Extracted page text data
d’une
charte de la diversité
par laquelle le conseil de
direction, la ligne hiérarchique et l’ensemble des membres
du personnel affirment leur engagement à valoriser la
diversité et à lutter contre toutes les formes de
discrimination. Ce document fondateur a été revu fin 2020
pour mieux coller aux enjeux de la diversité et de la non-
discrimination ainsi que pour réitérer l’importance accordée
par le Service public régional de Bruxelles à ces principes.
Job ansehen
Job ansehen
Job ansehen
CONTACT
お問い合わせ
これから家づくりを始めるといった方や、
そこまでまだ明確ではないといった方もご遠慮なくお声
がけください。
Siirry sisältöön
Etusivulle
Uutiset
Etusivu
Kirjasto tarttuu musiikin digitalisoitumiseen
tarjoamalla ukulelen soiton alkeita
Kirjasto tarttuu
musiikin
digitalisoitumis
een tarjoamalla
---
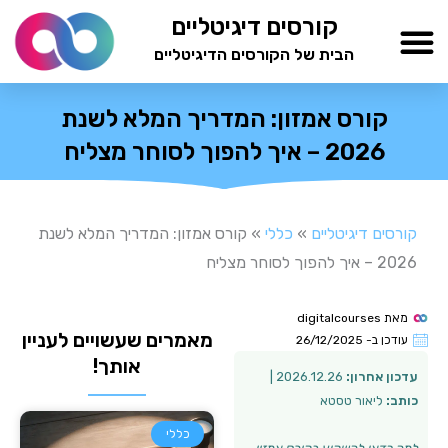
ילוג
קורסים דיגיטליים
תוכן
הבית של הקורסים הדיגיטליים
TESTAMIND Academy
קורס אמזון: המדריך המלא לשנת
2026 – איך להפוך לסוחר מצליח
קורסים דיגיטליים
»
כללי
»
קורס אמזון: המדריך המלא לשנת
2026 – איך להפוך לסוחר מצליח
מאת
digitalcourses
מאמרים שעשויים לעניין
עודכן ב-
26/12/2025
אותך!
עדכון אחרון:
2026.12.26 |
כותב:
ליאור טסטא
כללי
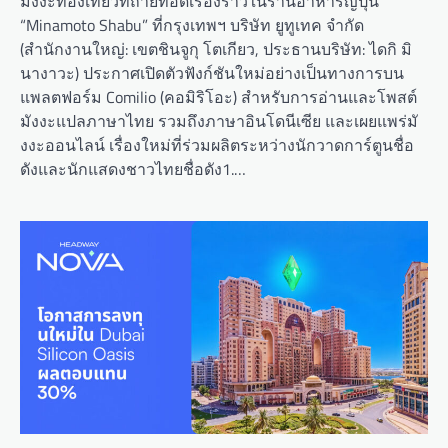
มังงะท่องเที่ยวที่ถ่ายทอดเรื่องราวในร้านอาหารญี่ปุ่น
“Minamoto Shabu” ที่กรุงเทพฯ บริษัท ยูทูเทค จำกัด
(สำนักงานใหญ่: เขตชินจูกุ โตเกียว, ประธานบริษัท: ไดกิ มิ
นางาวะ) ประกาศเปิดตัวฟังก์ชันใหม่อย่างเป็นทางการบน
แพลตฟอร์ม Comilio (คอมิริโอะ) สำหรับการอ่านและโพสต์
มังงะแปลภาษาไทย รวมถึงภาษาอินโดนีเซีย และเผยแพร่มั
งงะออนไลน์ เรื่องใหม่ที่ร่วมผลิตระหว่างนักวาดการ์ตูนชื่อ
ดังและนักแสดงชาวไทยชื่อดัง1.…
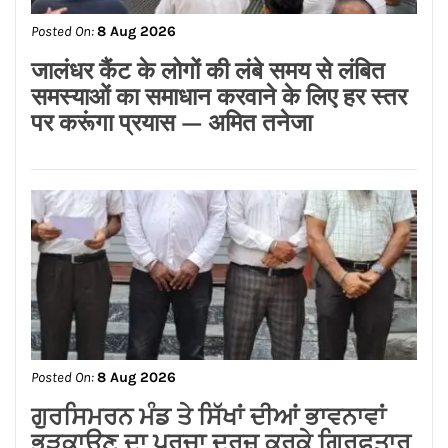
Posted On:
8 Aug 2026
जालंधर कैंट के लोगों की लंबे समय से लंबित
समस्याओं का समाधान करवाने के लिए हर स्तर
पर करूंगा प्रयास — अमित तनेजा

▶ **About this task**: Across all lines above, count those with the string "Kirjasto". Only the number is wanted.

▶ **Your solution**: 2